Can AI video generation replace a marketing video team?
AI video generation is better treated as a concept and production-assist workflow, not a full replacement for strategy, brand review, editing, or legal approval. MICT can help teams test visual hooks, storyboards, and short clips faster. Final quality depends on the prompt, selected model, settings, source assets, and provider limits.
What marketing videos can I make with MICT?
MICT is best suited for short launch teasers, social ad concepts, creator briefs, product mood clips, and storyboard references. It can start from text prompts or reference images. For customer-facing campaigns, review every output for brand accuracy, policy compliance, usage rights, and whether product details remained acceptable.

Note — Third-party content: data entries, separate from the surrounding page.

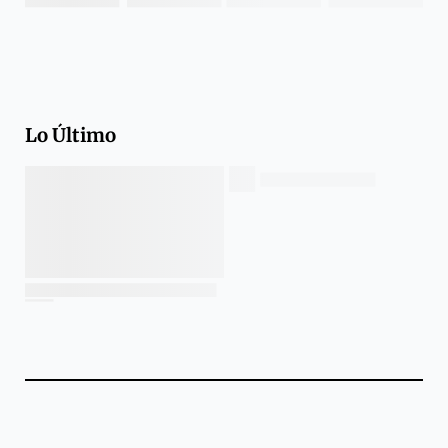
Lo Último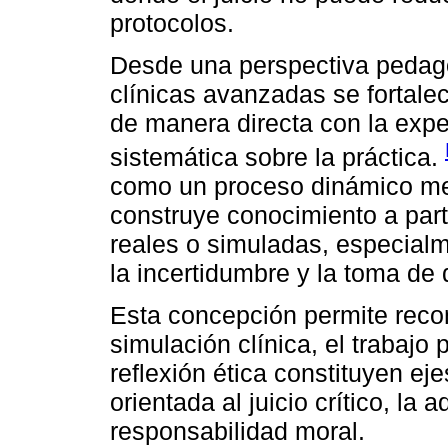
protocolos.
Desde una perspectiva pedagó
clínicas avanzadas se fortale
de manera directa con la exper
sistemática sobre la práctica.
como un proceso dinámico med
construye conocimiento a parti
reales o simuladas, especialm
la incertidumbre y la toma de
Esta concepción permite reco
simulación clínica, el trabajo
reflexión ética constituyen ej
orientada al juicio crítico, la 
responsabilidad moral.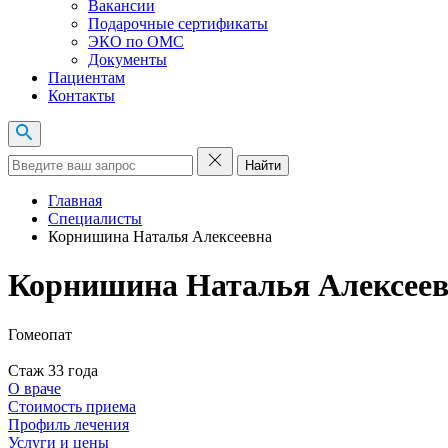
Вакансии
Подарочные сертификаты
ЭКО по ОМС
Документы
Пациентам
Контакты
Найти
Главная
Специалисты
Корнишина Наталья Алексеевна
Корнишина Наталья Алексее
Гомеопат
Стаж 33 года
О враче
Стоимость приема
Профиль лечения
Услуги и цены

Which MICT model should marketers start with?
Most marketers should test both Wan 2.6 and Kling 3.0 when the campaign depends on motion style or format. Wan 2.6 can be a strong starting point for polished cinematic concepts, while Kling 3.0 is useful for short-form experimentation. Availability and exact settings are shown in the Studio.
How specific should a marketing video prompt be?
A useful prompt should include the audience, product type, scene, camera movement, lighting, mood, and the job of the clip. Avoid asking for too many unrelated actions in one generation. For product or brand-sensitive work, use image-to-video with a clear reference asset and review the result carefully.
Can I use MICT clips in paid ads?
MICT is built for creator and business workflows, but paid ad usage still requires your own review. Check MICT terms, provider restrictions, brand guidelines, platform ad policies, and any rights related to uploaded assets. Outputs should also be checked for accuracy before they represent a product, price, claim, or customer outcome.